Les chariots et les voitures de tout genre s’entassaient et s’emmêlaient les uns dans les autres, laissant peu de place pour les véhicules plus légers et plus impatients qui, de temps en temps, quand la moindre occasion s’offrait, se précipitaient en avant, obligeant les piétons à se serrer contre les clôtures et les barrières des villas.

— En avant ! en avant ! était le seul cri. En avant ! ils viennent !

Dans un char-à-bancs se trouvait un aveugle vêtu de l’uniforme de l’armée du Salut, gesticulant avec des mains crochues et braillant à tue-tête ce seul mot : Éternité ! Éternité ! Sa voix était rauque et puissante, si bien que mon frère put l’entendre bien après qu’il l’eut perdu de vue dans le nuage de poussière.
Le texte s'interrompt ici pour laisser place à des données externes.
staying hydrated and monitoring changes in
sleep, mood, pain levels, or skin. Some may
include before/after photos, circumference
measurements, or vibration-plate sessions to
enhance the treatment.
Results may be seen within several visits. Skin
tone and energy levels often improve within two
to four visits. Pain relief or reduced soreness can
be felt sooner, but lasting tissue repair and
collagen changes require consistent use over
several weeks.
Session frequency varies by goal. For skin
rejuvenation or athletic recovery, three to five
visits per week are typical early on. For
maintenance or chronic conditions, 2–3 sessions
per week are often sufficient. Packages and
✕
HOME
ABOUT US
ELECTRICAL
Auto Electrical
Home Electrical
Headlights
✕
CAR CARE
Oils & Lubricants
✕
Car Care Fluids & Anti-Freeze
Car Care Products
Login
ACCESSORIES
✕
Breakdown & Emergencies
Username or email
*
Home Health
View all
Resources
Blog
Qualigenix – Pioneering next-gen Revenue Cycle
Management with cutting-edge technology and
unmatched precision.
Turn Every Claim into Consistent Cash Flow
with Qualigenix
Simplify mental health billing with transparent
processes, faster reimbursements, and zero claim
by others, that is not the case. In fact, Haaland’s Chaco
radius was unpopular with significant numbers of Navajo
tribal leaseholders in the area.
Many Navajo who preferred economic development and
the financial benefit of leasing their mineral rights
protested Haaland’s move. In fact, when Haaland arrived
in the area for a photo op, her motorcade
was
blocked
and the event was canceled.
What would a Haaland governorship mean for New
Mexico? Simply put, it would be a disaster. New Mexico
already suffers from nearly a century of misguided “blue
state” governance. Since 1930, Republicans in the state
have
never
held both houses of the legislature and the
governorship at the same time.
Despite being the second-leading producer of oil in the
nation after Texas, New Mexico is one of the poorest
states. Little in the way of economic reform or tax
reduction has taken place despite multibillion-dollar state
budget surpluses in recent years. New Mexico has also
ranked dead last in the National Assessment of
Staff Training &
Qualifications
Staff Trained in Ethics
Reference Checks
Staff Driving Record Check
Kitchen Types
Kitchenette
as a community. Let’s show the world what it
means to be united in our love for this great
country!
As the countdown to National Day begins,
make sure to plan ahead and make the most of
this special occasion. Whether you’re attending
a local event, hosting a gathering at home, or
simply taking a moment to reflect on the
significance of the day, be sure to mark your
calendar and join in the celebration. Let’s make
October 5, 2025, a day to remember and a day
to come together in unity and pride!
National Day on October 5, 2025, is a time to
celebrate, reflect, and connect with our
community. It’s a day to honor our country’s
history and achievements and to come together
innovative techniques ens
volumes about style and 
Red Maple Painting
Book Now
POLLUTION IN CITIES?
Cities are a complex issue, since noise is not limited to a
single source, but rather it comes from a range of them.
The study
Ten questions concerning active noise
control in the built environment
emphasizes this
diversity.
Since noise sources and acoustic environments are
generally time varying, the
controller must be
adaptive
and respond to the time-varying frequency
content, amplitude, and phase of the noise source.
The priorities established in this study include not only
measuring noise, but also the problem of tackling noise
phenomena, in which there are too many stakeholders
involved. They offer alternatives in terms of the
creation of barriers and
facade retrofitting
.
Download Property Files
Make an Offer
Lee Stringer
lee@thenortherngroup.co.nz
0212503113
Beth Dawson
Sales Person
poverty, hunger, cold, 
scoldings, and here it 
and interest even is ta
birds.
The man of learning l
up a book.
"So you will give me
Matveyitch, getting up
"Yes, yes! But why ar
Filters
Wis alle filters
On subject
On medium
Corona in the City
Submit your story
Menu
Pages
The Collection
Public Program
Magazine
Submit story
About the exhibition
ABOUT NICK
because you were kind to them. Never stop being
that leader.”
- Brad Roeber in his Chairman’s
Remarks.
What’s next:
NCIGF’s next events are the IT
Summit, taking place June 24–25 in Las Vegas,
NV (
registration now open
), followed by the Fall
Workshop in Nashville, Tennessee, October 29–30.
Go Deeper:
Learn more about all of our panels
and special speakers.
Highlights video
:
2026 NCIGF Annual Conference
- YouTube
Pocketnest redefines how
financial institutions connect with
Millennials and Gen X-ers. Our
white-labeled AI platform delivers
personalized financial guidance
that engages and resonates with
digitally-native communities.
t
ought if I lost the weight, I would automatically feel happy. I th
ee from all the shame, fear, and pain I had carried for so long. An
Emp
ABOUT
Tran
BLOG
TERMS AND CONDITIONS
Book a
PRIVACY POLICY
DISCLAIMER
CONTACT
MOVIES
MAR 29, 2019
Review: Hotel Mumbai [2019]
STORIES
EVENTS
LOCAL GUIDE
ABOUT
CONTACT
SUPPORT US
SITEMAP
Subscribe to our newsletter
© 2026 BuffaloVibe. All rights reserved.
Certains de ceux qui étaient dans les voitures fouettaient stupidement leurs chevaux et se querellaient avec les autres cochers ; d’autres restaient affaissés sur eux-mêmes, les yeux fixes et misérables ; quelques-uns, torturés de soif, se rongeaient les poings, ou gisaient prostrés au fond de leurs véhicules ; les chevaux avaient les yeux injectés de sang et leur mors était couvert d’écume.

Il y avait, en nombre incalculable, des cabs, des fiacres, des voitures de livraison, des camions, une voiture des postes, un tombereau de boueux avec la marque de son district, un énorme fardier surchargé de populaire. Un haquet de brasseur passa bruyamment avec ses deux roues basses éclaboussées de sang tout frais.